Given the deadlines set in § 262(l), and the time 

commonly taken for FDA review, we may assume that the 

early litigation under paragraph (6) will be initiated 

before the FDA licenses the applicant’s biosimilar product. But the Biologics Act—having provided for a narrowing of the scope of the paragraph (6) litigation, including 

by allowing the applicant to exclude potentially meritorious patents from that litigation—provides, in paragraph 

(8), for a second stage of patent litigation.

Paragraph (8) does so by first requiring, in (8)(A), that 

the applicant give the reference product sponsor notice at 

least 180 days before commercially marketing its “licensed” product. § 262(l)(8)(A).

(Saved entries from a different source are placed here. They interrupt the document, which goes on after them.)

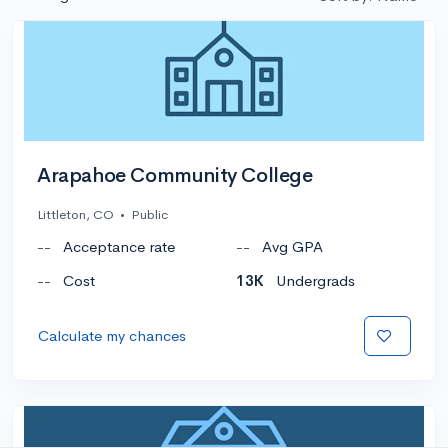
Arapahoe Community College
Littleton, CO
•
Public
--
Acceptance rate
--
Avg GPA
--
Cost
13K
Undergrads
Calculate my chances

We held in Amgen v. 

Sandoz that the notice starting the 180-day clock must 

follow, not precede, the licensure. 794 F.3d at 1357–58. 

(8)(B) then declares that, after receiving the (8)(A) postlicensure notice but before the applicant’s commercial 

marketing begins, the reference product sponsor may seek 

a preliminary injunction based on any patent within 

either of two classes. The first class, expressly described 

in (8)(B), consists of the patents that appeared on any of 

the original paragraph (3) lists, minus patents that were 

the subject of paragraph (6) litigation (by agreement 

under (4) or by the narrowing process under (5)).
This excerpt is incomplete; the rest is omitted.